• [Problem details] When you write out the records, keep every word exact and drop the pictures.

━━━ Records for the exercise ━━━

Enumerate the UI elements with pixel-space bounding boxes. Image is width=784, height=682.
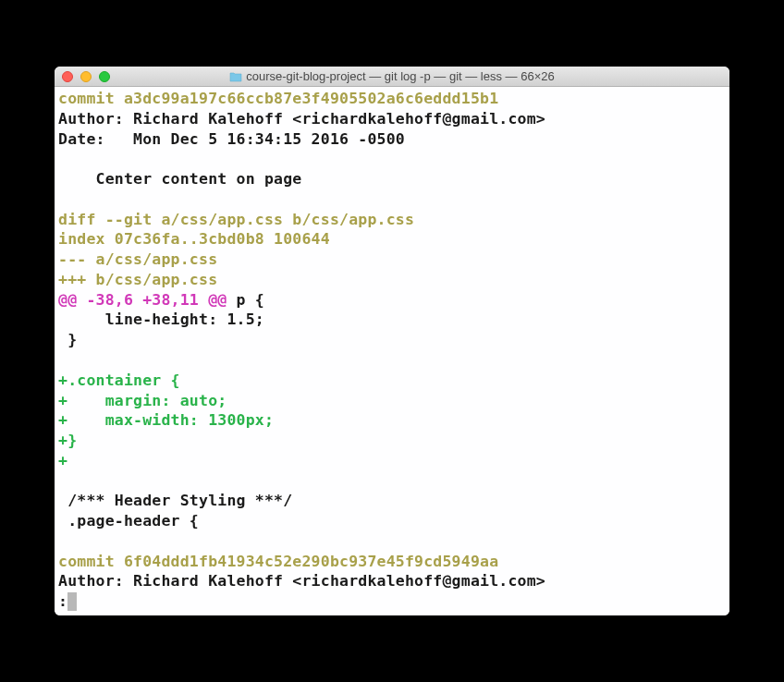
terminal-line: + margin: auto;	[58, 391, 726, 411]
titlebar[interactable]: course-git-blog-project — git log -p — g…	[55, 67, 729, 87]
terminal-line	[58, 350, 726, 371]
title-container: course-git-blog-project — git log -p — g…	[229, 69, 554, 83]
terminal-line: --- a/css/app.css	[58, 250, 726, 270]
terminal-line: line-height: 1.5;	[58, 310, 726, 330]
terminal-line	[58, 189, 726, 210]
close-button[interactable]	[62, 71, 73, 82]
terminal-line	[58, 531, 726, 552]
terminal-line: Author: Richard Kalehoff <richardkalehof…	[58, 571, 726, 591]
terminal-line	[58, 471, 726, 492]
terminal-line: @@ -38,6 +38,11 @@ p {	[58, 290, 726, 311]
terminal-line: Center content on page	[58, 169, 726, 189]
terminal-line: }	[58, 330, 726, 350]
prompt-char: :	[58, 591, 67, 612]
terminal-line: Date: Mon Dec 5 16:34:15 2016 -0500	[58, 129, 726, 150]
terminal-line: .page-header {	[58, 511, 726, 531]
terminal-line: Author: Richard Kalehoff <richardkalehof…	[58, 109, 726, 129]
terminal-line: commit a3dc99a197c66ccb87e3f4905502a6c6e…	[58, 89, 726, 109]
terminal-line: commit 6f04ddd1fb41934c52e290bc937e45f9c…	[58, 552, 726, 572]
terminal-content[interactable]: commit a3dc99a197c66ccb87e3f4905502a6c6e…	[55, 87, 729, 615]
window-title: course-git-blog-project — git log -p — g…	[246, 69, 554, 83]
terminal-line	[58, 149, 726, 169]
traffic-lights	[62, 71, 110, 82]
cursor	[67, 592, 77, 611]
terminal-window: course-git-blog-project — git log -p — g…	[55, 67, 729, 615]
less-prompt[interactable]: :	[58, 591, 726, 612]
terminal-line: diff --git a/css/app.css b/css/app.css	[58, 210, 726, 230]
terminal-line: +	[58, 451, 726, 471]
terminal-line: + max-width: 1300px;	[58, 410, 726, 431]
terminal-line: +.container {	[58, 371, 726, 391]
terminal-line: /*** Header Styling ***/	[58, 491, 726, 511]
minimize-button[interactable]	[80, 71, 92, 82]
maximize-button[interactable]	[99, 71, 110, 82]
terminal-line: +++ b/css/app.css	[58, 270, 726, 290]
terminal-line: index 07c36fa..3cbd0b8 100644	[58, 229, 726, 250]
terminal-line: +}	[58, 431, 726, 451]
folder-icon	[229, 71, 242, 82]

━━━

• [Response]
Enumerate the UI elements with pixel-space bounding boxes. Image is width=784, height=682.
terminal-line: + margin: auto;	[58, 391, 726, 411]
titlebar[interactable]: course-git-blog-project — git log -p — g…	[55, 67, 729, 87]
terminal-line	[58, 350, 726, 371]
title-container: course-git-blog-project — git log -p — g…	[229, 69, 554, 83]
terminal-line: --- a/css/app.css	[58, 250, 726, 270]
terminal-line: line-height: 1.5;	[58, 310, 726, 330]
terminal-line	[58, 189, 726, 210]
close-button[interactable]	[62, 71, 73, 82]
terminal-line	[58, 531, 726, 552]
terminal-line: Author: Richard Kalehoff <richardkalehof…	[58, 571, 726, 591]
terminal-line	[58, 471, 726, 492]
terminal-line: @@ -38,6 +38,11 @@ p {	[58, 290, 726, 311]
terminal-line: Center content on page	[58, 169, 726, 189]
terminal-line: }	[58, 330, 726, 350]
prompt-char: :	[58, 591, 67, 612]
terminal-line: Date: Mon Dec 5 16:34:15 2016 -0500	[58, 129, 726, 150]
terminal-line: .page-header {	[58, 511, 726, 531]
terminal-line: Author: Richard Kalehoff <richardkalehof…	[58, 109, 726, 129]
terminal-line: commit a3dc99a197c66ccb87e3f4905502a6c6e…	[58, 89, 726, 109]
terminal-line: commit 6f04ddd1fb41934c52e290bc937e45f9c…	[58, 552, 726, 572]
terminal-content[interactable]: commit a3dc99a197c66ccb87e3f4905502a6c6e…	[55, 87, 729, 615]
window-title: course-git-blog-project — git log -p — g…	[246, 69, 554, 83]
terminal-line	[58, 149, 726, 169]
traffic-lights	[62, 71, 110, 82]
cursor	[67, 592, 77, 611]
terminal-window: course-git-blog-project — git log -p — g…	[55, 67, 729, 615]
less-prompt[interactable]: :	[58, 591, 726, 612]
terminal-line: diff --git a/css/app.css b/css/app.css	[58, 210, 726, 230]
terminal-line: +	[58, 451, 726, 471]
terminal-line: + max-width: 1300px;	[58, 410, 726, 431]
terminal-line: +.container {	[58, 371, 726, 391]
terminal-line: /*** Header Styling ***/	[58, 491, 726, 511]
minimize-button[interactable]	[80, 71, 92, 82]
maximize-button[interactable]	[99, 71, 110, 82]
terminal-line: +++ b/css/app.css	[58, 270, 726, 290]
terminal-line: index 07c36fa..3cbd0b8 100644	[58, 229, 726, 250]
terminal-line: +}	[58, 431, 726, 451]
folder-icon	[229, 71, 242, 82]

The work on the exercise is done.